Being the lapsed Catholic that I am, it wasn’t until a couple decades later where I met my wife that I encountered this concept first hand, and no, it wasn’t with her. It was with her dad.
Sam was a pretty silly character. With a stern look, he could easily and calmly intimidate you. And then turn right around and tell a dirty joke in front of everyone at the dinner table. He did just that the first time I met him! So what did I do? The only thing a person in my situation could, I told one right back. He was the deacon at his church, attended mass every Sunday, was a religious and maybe more importantly, spiritual man. With my wife growing up, they volunteered to help the homeless on Christmas or Thanksgiving. It was important to help out those that are more unfortunate, to care for them when no one else would.
It was shortly after this time that Sam and his wife, Beth, were getting a new boat. It was also around this time that Sam was diagnosed with glioblastoma brain cancer. I was still getting to know Sam, but this idea of Grace is something that would follow him around more and more over the next two years.
Brain cancer is probably the worst illness to have a loved one go through. It changes them, what they remember, how they talk, and listen, their mood and temperament. They could seem perfectly normal on the outside, yet almost be a different person on the inside. It’s as if you very slowly lose them before they actually go. Through this period, Sam impressed upon me a new meaning of the word strength, and as many of his loved ones were oft to mention, grace. He handled the whole thing with grace. I heard him described this way from many different people in various independent situations. This wasn’t some coincidence.

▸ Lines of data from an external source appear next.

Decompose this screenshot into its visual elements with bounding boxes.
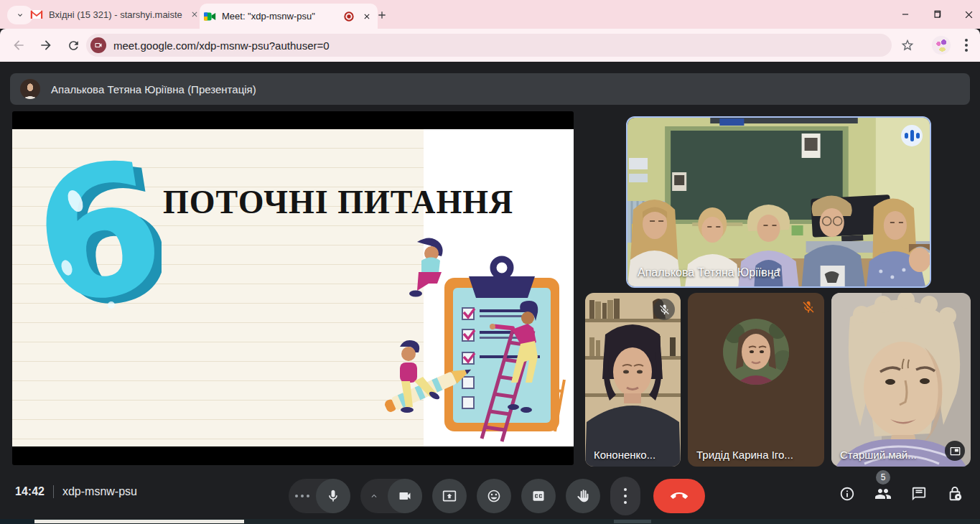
meeting-details-button[interactable] <box>839 485 856 502</box>
chat-button[interactable] <box>910 485 928 502</box>
end-call-icon <box>671 487 688 505</box>
horizontal-scrollbar <box>0 519 980 524</box>
forward-button[interactable] <box>37 37 55 54</box>
video-tile-3[interactable]: Старший май... <box>831 293 971 467</box>
participants-button[interactable]: 5 <box>874 485 892 502</box>
scrollbar-segment <box>614 520 651 523</box>
hand-icon <box>576 489 590 503</box>
pip-button[interactable] <box>945 441 965 461</box>
camera-control <box>360 479 422 513</box>
participants-count-badge: 5 <box>876 470 890 485</box>
mic-button[interactable] <box>316 479 350 513</box>
audio-options-button[interactable] <box>289 479 316 513</box>
presenter-avatar <box>20 79 40 99</box>
recording-indicator-icon <box>343 11 355 22</box>
restore-button[interactable] <box>931 9 943 20</box>
browser-toolbar: meet.google.com/xdp-msnw-psu?authuser=0 <box>0 29 980 62</box>
meeting-info: 14:42 xdp-msnw-psu <box>15 485 137 498</box>
video-tile-main[interactable]: Апалькова Тетяна Юріївна <box>626 116 931 288</box>
main-tile-name: Апалькова Тетяна Юріївна <box>638 266 780 279</box>
presenter-banner: Апалькова Тетяна Юріївна (Презентація) <box>10 73 970 105</box>
scrollbar-corner <box>0 519 34 524</box>
call-controls <box>289 477 705 515</box>
browser-menu-button[interactable] <box>958 37 975 54</box>
more-options-button[interactable] <box>610 477 640 515</box>
tab-gmail[interactable]: Вхідні (15 321) - starshyi.maiste <box>27 0 204 29</box>
slide-title: ПОТОЧНІ ПИТАННЯ <box>163 183 565 221</box>
participant3-video <box>831 293 971 467</box>
video-tile-1[interactable]: Кононенко... <box>585 293 681 467</box>
panel-buttons: 5 <box>839 485 963 502</box>
mic-icon <box>326 489 340 503</box>
address-bar[interactable]: meet.google.com/xdp-msnw-psu?authuser=0 <box>86 34 892 57</box>
reload-button[interactable] <box>65 37 82 54</box>
tile1-name: Кононенко... <box>594 449 655 461</box>
videocam-icon <box>398 489 412 503</box>
classroom-video <box>627 118 930 286</box>
divider <box>53 485 54 498</box>
tile3-name: Старший май... <box>840 449 917 461</box>
new-tab-button[interactable] <box>373 6 391 24</box>
presentation-slide: 6 6 ПОТОЧНІ ПИТАННЯ <box>12 111 574 465</box>
host-controls-button[interactable] <box>946 485 963 502</box>
info-icon <box>839 486 855 502</box>
url-text: meet.google.com/xdp-msnw-psu?authuser=0 <box>113 39 330 52</box>
close-window-button[interactable] <box>963 9 974 20</box>
audio-level-icon <box>901 125 923 146</box>
mic-off-icon <box>800 299 817 316</box>
chat-icon <box>911 486 927 502</box>
people-icon <box>874 485 892 502</box>
meet-page: Апалькова Тетяна Юріївна (Презентація) 6… <box>0 62 980 524</box>
reactions-button[interactable] <box>477 479 511 513</box>
slide-number: 6 <box>25 140 162 334</box>
presenter-name: Апалькова Тетяна Юріївна (Презентація) <box>51 83 256 95</box>
meeting-code: xdp-msnw-psu <box>62 485 137 498</box>
camera-button[interactable] <box>388 479 422 513</box>
ellipsis-icon <box>295 495 309 497</box>
chevron-up-icon <box>369 491 379 501</box>
slide-number-graphic: 6 6 <box>25 140 162 334</box>
back-button[interactable] <box>10 37 27 54</box>
minimize-button[interactable] <box>900 9 911 20</box>
mic-control <box>289 479 350 513</box>
plus-icon <box>376 9 388 21</box>
end-call-button[interactable] <box>653 479 705 513</box>
tab-strip: Вхідні (15 321) - starshyi.maiste Meet: … <box>0 0 980 29</box>
camera-in-use-icon[interactable] <box>90 37 106 53</box>
tile2-name: Тридід Карина Іго... <box>696 449 793 461</box>
smiley-icon <box>487 489 501 503</box>
kebab-icon <box>965 39 968 52</box>
raise-hand-button[interactable] <box>566 479 600 513</box>
present-icon <box>442 489 457 503</box>
lock-icon <box>947 486 963 502</box>
profile-avatar[interactable] <box>932 36 951 55</box>
checklist-illustration <box>361 238 574 444</box>
scrollbar-thumb[interactable] <box>34 520 244 523</box>
video-options-button[interactable] <box>360 479 388 513</box>
cc-icon <box>531 489 546 503</box>
window-controls <box>900 0 974 29</box>
participant2-avatar <box>723 319 789 385</box>
tab-meet-close-icon[interactable] <box>360 10 373 23</box>
chevron-down-icon <box>16 11 24 19</box>
meet-icon <box>204 11 216 22</box>
tab-gmail-label: Вхідні (15 321) - starshyi.maiste <box>49 9 182 20</box>
tab-meet[interactable]: Meet: "xdp-msnw-psu" <box>200 4 378 29</box>
mic-off-icon <box>653 299 675 320</box>
bookmark-star-icon[interactable] <box>899 37 916 54</box>
video-tile-2[interactable]: Тридід Карина Іго... <box>688 293 824 467</box>
clock-time: 14:42 <box>15 485 45 498</box>
present-button[interactable] <box>432 479 467 513</box>
gmail-icon <box>30 9 43 19</box>
captions-button[interactable] <box>521 479 556 513</box>
browser-window: Вхідні (15 321) - starshyi.maiste Meet: … <box>0 0 980 524</box>
tab-meet-label: Meet: "xdp-msnw-psu" <box>222 11 337 22</box>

Does this mean he handled the whole thing with “simple elegance”? Maybe it did to some, but not me, it didn’t feel right. Now, looking in a dictionary, finally, I saw this other meaning of grace:
The unmerited favor of God.
It goes on from there with more definitions, all seemingly unrelated and related at the same time. It seems to me this word is a bit of a catch-all for all things religious. It can be used in almost any context in church mass and still fit. I suppose I could wrangle one of those definitions in to fit Sam, after all, he was a devout man and had a love for God and others. But it was when I was reading a book that I came across a quote that really gave me pause, and immediately, I mean immediately made me think of Sam.
The book is A River Runs Through It, by Norman MacLean. It’s a fantastic movie, but it’s an even better book, and beautifully written. It is autobiographical, and MacLean’s father is a minister, as well as an expert fly fisherman. He teaches his boys everything they need to know, about fishing or life otherwise, through fishing. It is jammed pack with eloquent passages relating fishing to life, or God, in a way that just wouldn’t make it into the church or the Bible. He writes:
My father was very sure about certain matters pertaining to the universe. To him all good things — trout as well as eternal salvation — come by grace and grace comes by art and art does not come easy.
This instantly struck me, this was Sam. No he did not trout fish, but he sailed. He loved to sail, had wanted to his whole life, and he was good at it. To be on the water, under the sun, sails full, this is where I think he really felt spiritual, where he felt God. This is where I got to know him, in the Springs and Summers, where he continued to sail year after year after his diagnosis.
He and his wife went sailing when they were first married. But it proved too costly and they sold the little boat they had. Once they started a family though, every year, and just about every weekend when the weather was good, was spent sailing. This was no short drive into town either. This was a 6 hour drive each way to get to the boat.
Sam and Beth worked so hard to complete this dream of theirs. It most certainly did not come easy. But over time it did come, and because of it, they have some of their most important “good things” that happened in their life because of sailing, and it came by grace.
It was only fitting that his last boat was named Grace, after all. He knew before I did. We read this quote at Sam’s funeral, and it still holds true today as it did then.